FlexAR lets users access the FlexTrader EMS trade execution management system through an interface designed for the Microsoft HoloLens.

“As you look around the room, you will see a FlexTrade trading blotter,” says Mahoney. “You can then say a series of keywords — like ‘create blotter,’ ‘create charts’ and ‘create pods.’ From there, about a meter away from you, those functions appear when selected. You get the blotter chart or pod. You can then interact with those pods in free space, pick them up and put them in different parts of the room, so you can have FX trading areas, equities trading areas and more.”

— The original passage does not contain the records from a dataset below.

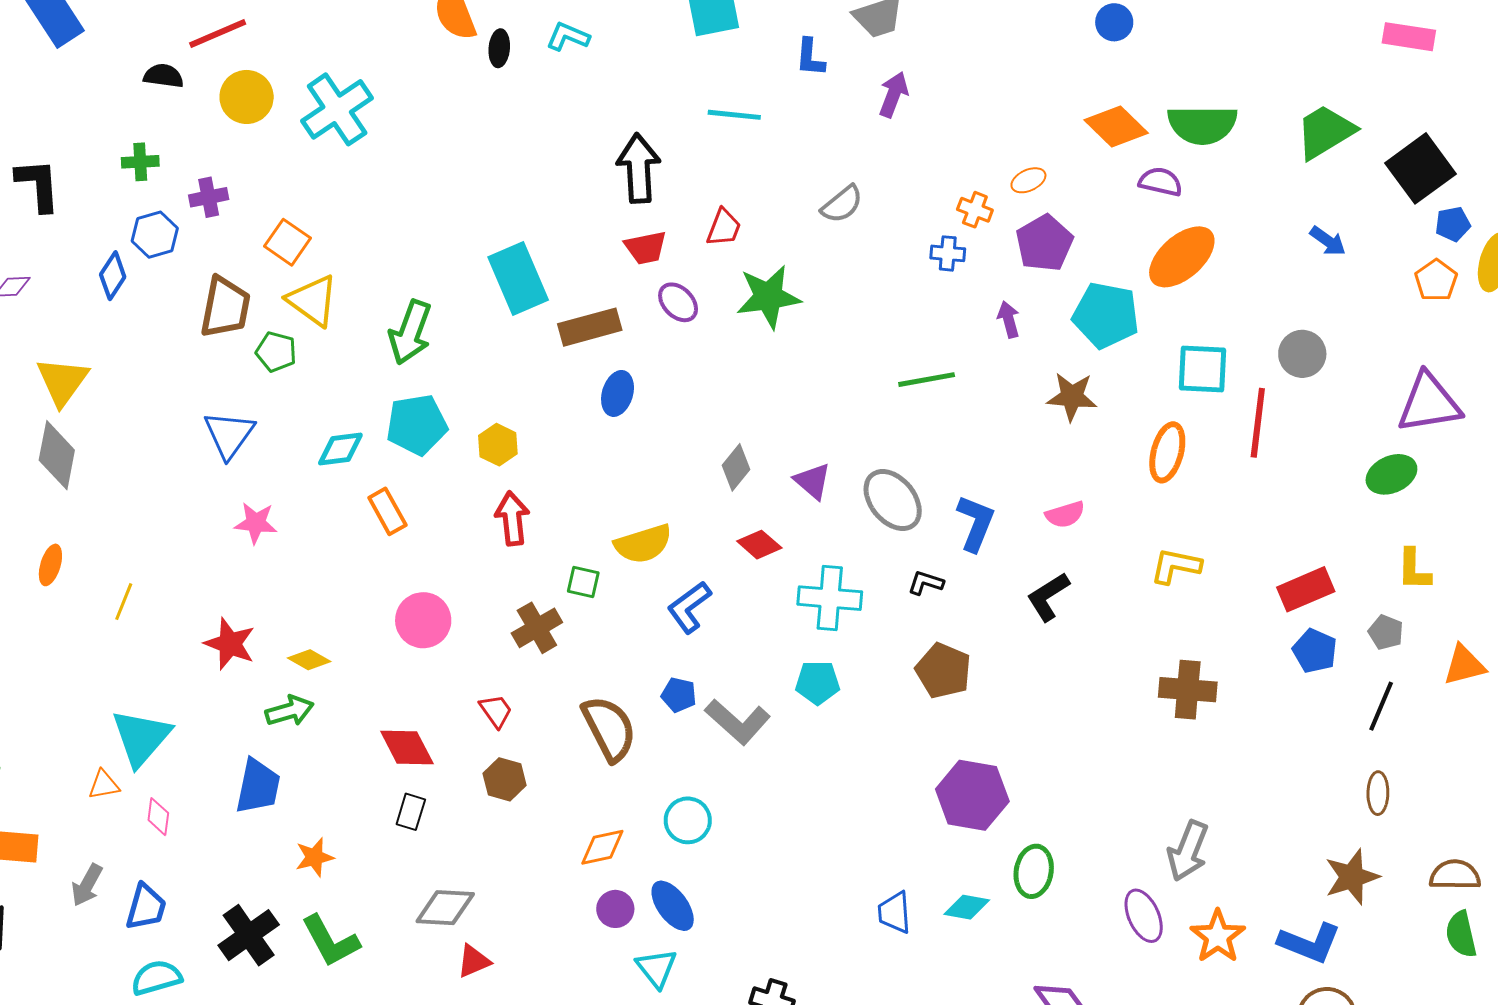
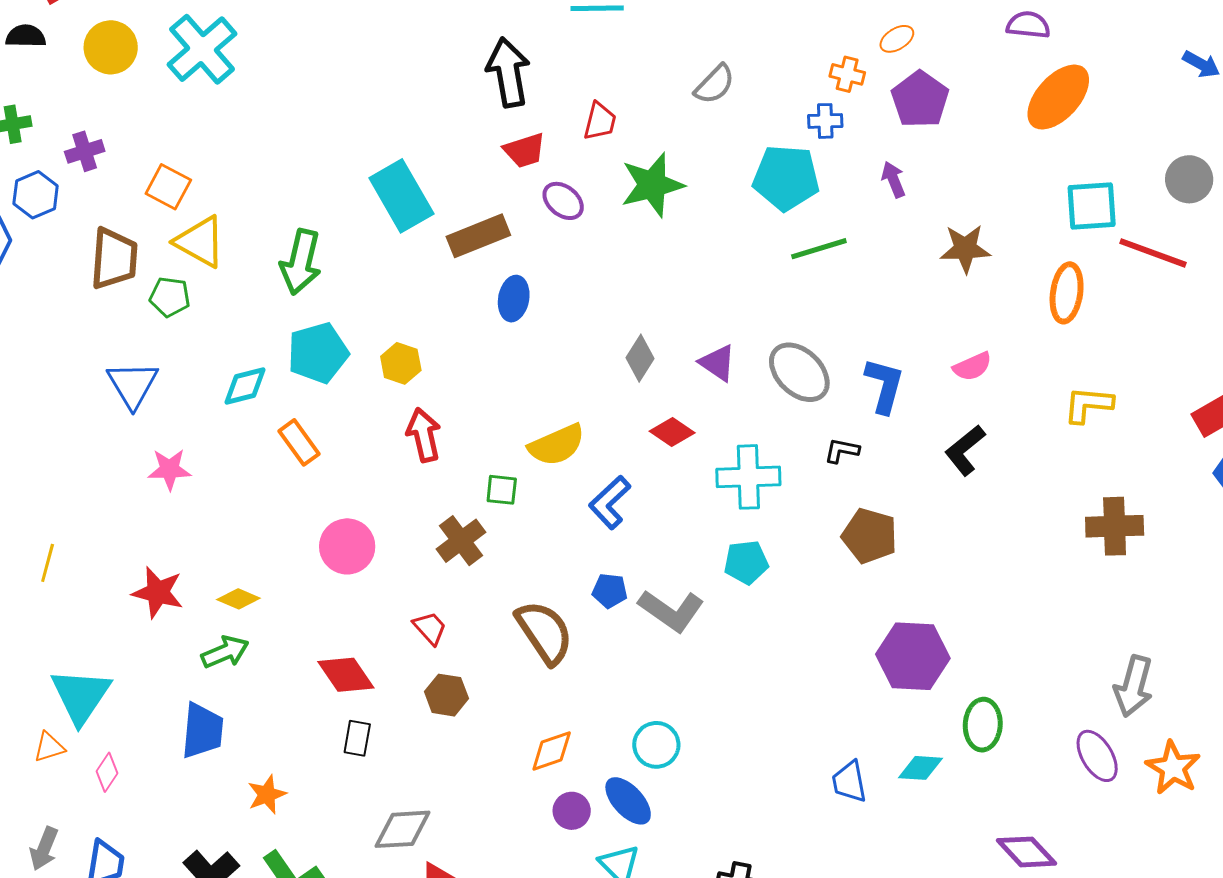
cyan pentagon: (1106, 315) -> (786, 178), moved
red line: (1258, 423) -> (1153, 253), turned -70
pink diamond: (158, 817) -> (107, 772), turned 33
cyan circle: (688, 820) -> (656, 745), moved

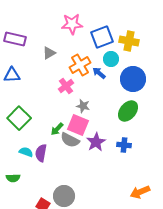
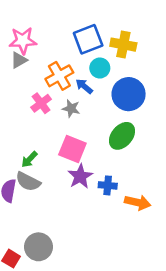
pink star: (72, 24) -> (23, 41), moved
gray star: (83, 106) -> (71, 108), moved
pink square: (78, 125) -> (72, 149), moved
gray semicircle: (70, 140) -> (28, 182), moved
blue cross: (124, 145) -> (108, 185), moved
orange arrow: (140, 192) -> (138, 202), moved, turned -144

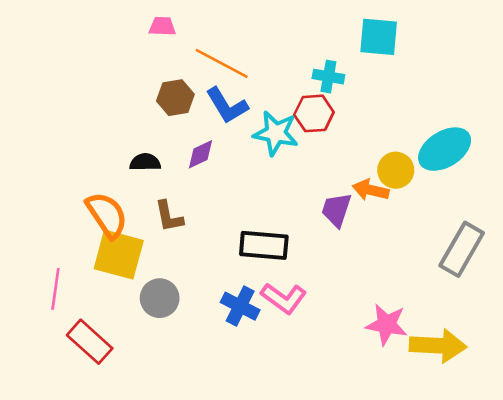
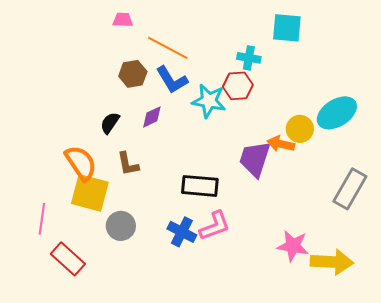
black semicircle: (145, 162) -> (110, 123), turned -55
purple trapezoid: (336, 210) -> (255, 159), size x1.4
pink L-shape: (284, 298) -> (215, 226), turned -56

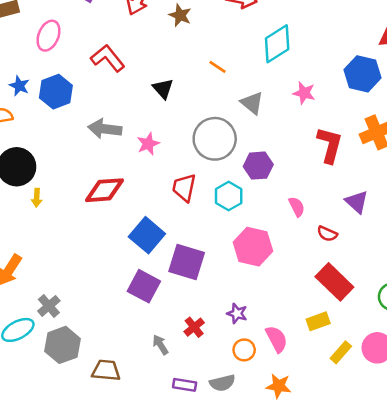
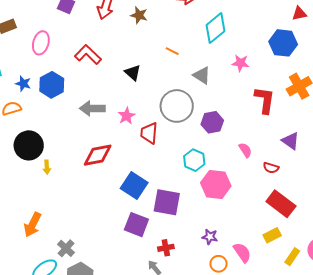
red trapezoid: (184, 188) -> (149, 133), moved
cyan hexagon: (229, 196) -> (194, 160), moved
red cross: (194, 327) -> (166, 248), moved, turned 35

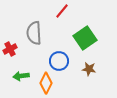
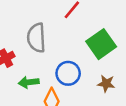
green arrow: (21, 76) -> (29, 82), moved

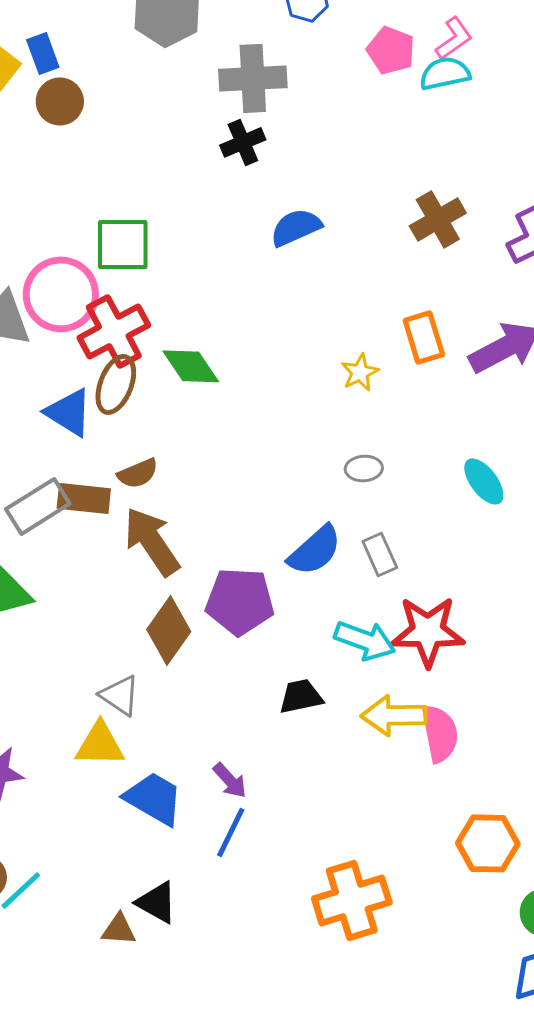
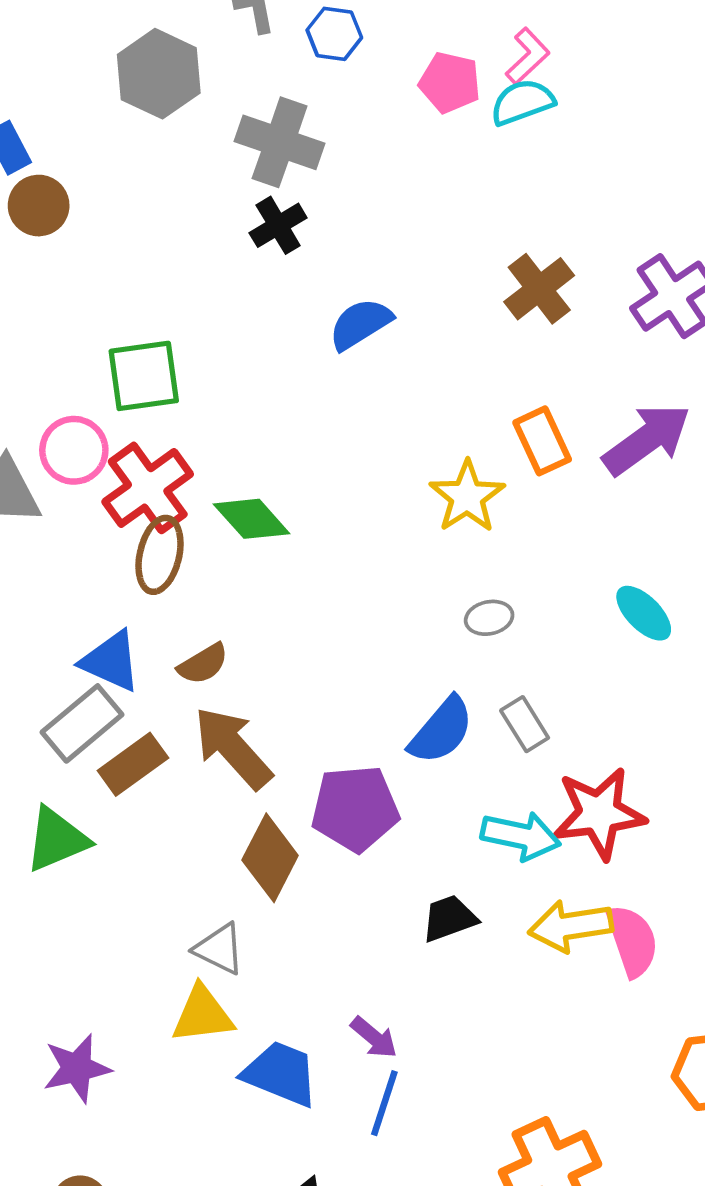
gray cross: (253, 78) -> (280, 142), turned 30
pink circle: (61, 294) -> (74, 450), size x0.7
yellow star: (360, 372) -> (467, 497), size x1.5
blue triangle: (69, 412) -> (111, 661), moved
brown rectangle: (84, 498) -> (133, 764), moved, turned -34

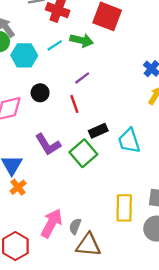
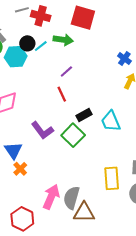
black circle: (40, 93) -> (27, 43), moved
gray semicircle: (75, 226) -> (71, 198), size x1.6

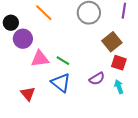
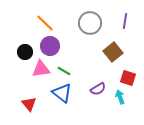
black circle: (11, 23) -> (25, 52), moved
purple circle: (23, 39) -> (50, 46), moved
red square: (119, 63) -> (128, 78), moved

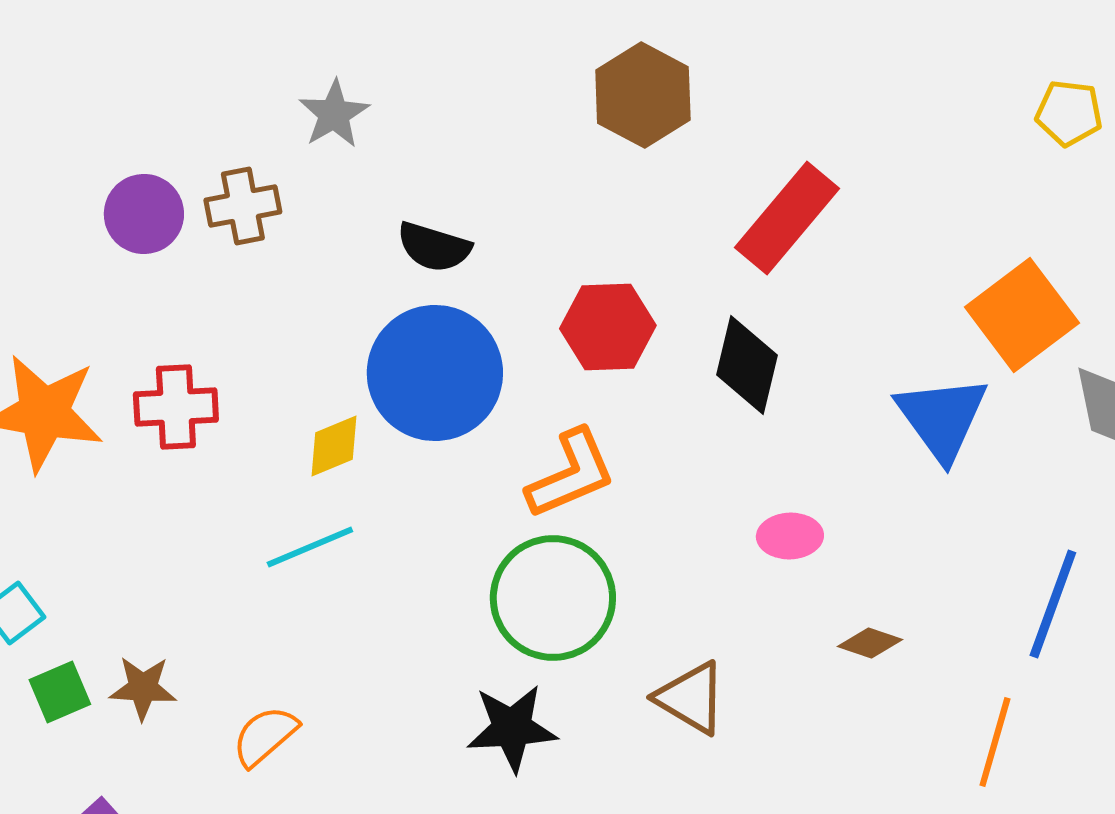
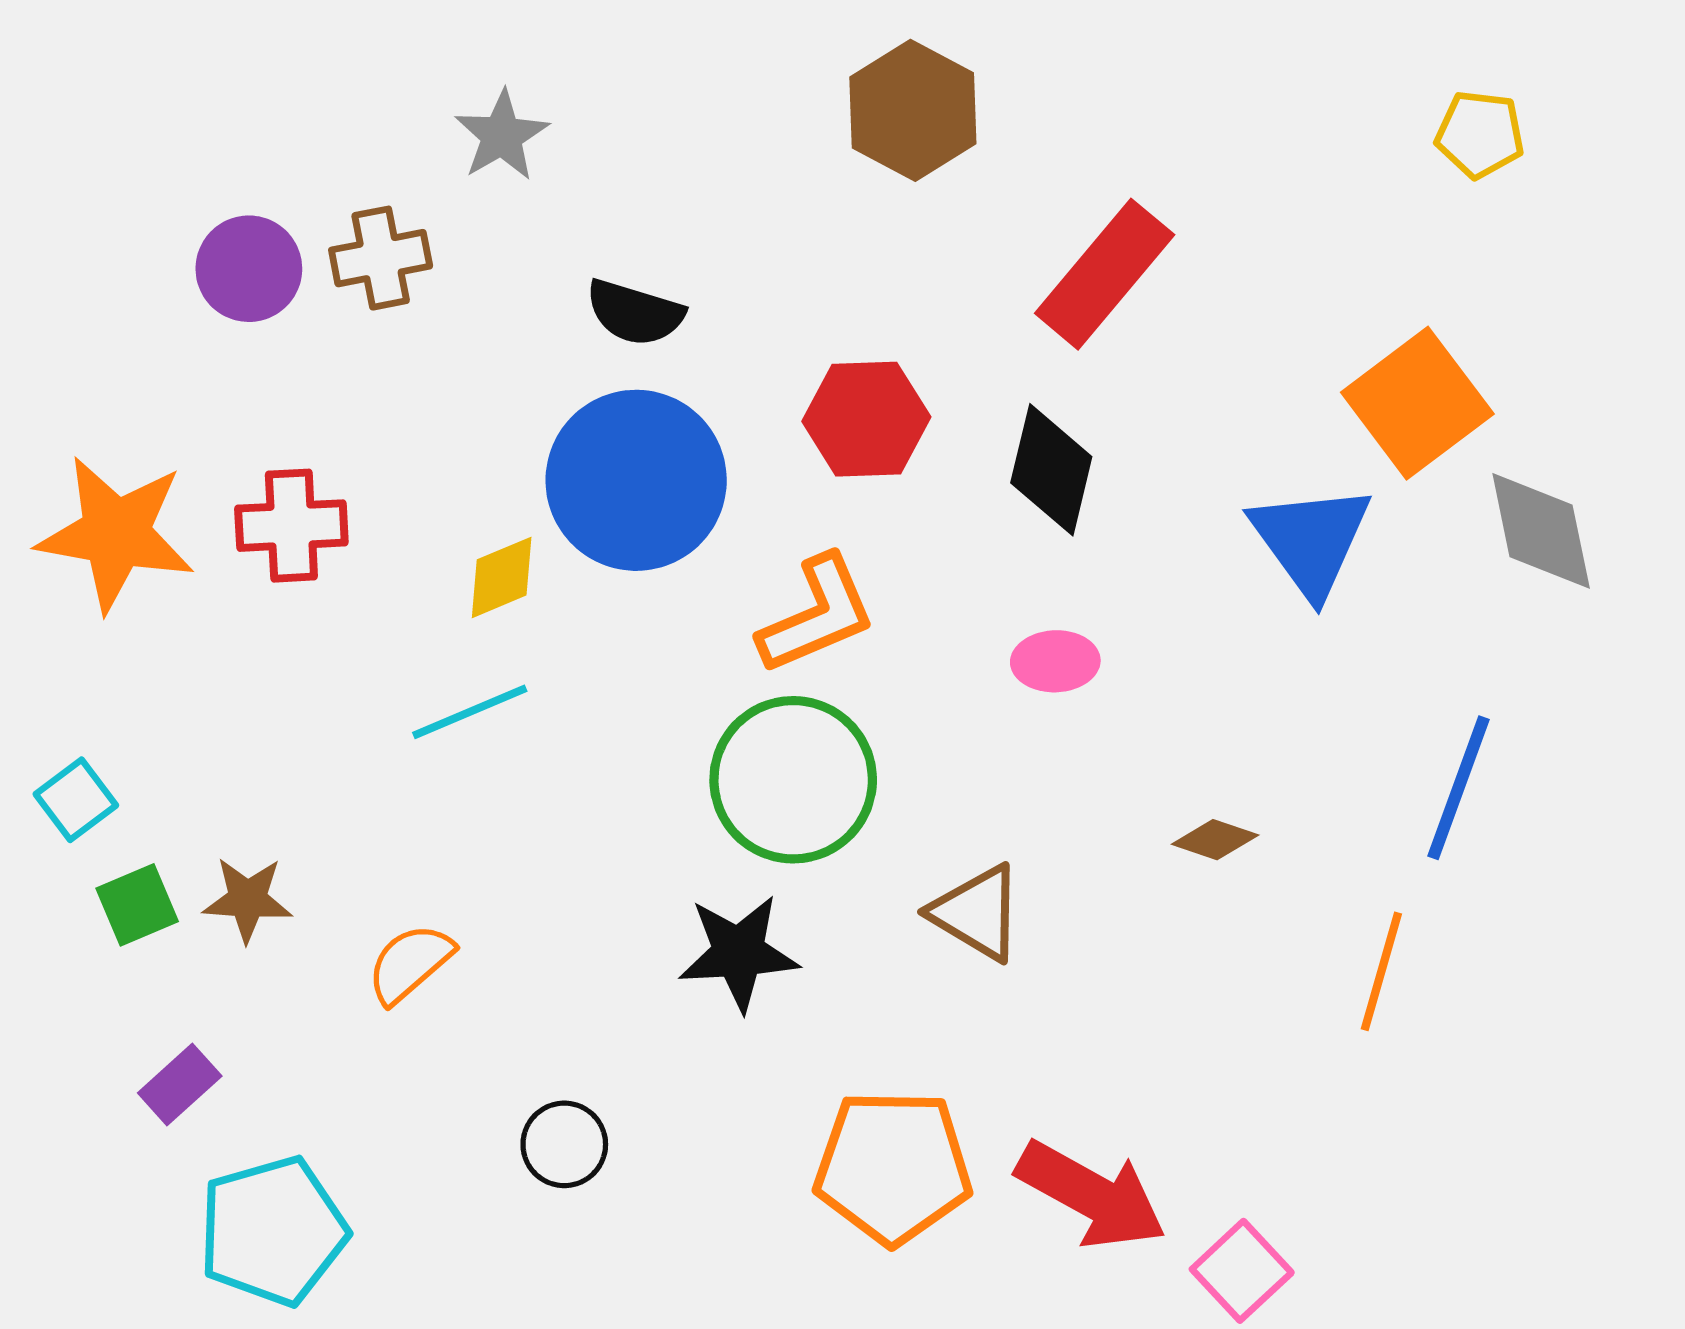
pink ellipse: (790, 536) -> (1055, 661), moved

The “pods” Mahoney describes are a “horseshoe shape” around the user that would show all the various equities, currencies or other securities potentially being traded. With FlexAR, the user’s eye movement can focus on specific items in the pod and then select those items and interact with them to get prices, initiate trades or perform other functions.

FlexAR also provides three-dimensional graphing capability, according to Mahoney. “You can create a bubble chart that shows on the X axis the percentage of orders done on your blotter; on the Y axis, the P&L versus the arrival price; and on the Z axis, the percentage of average daily volume,” he says. “That way you see all the big orders very close, all the difficult orders very close, and the easy orders further away. You can then visualise it a lot more intuitively. You can encapsulate more data than you could on a normal two-dimensional graph. We tried this with a lot of traders and the feedback has been immense. They’ve been very excited by it.”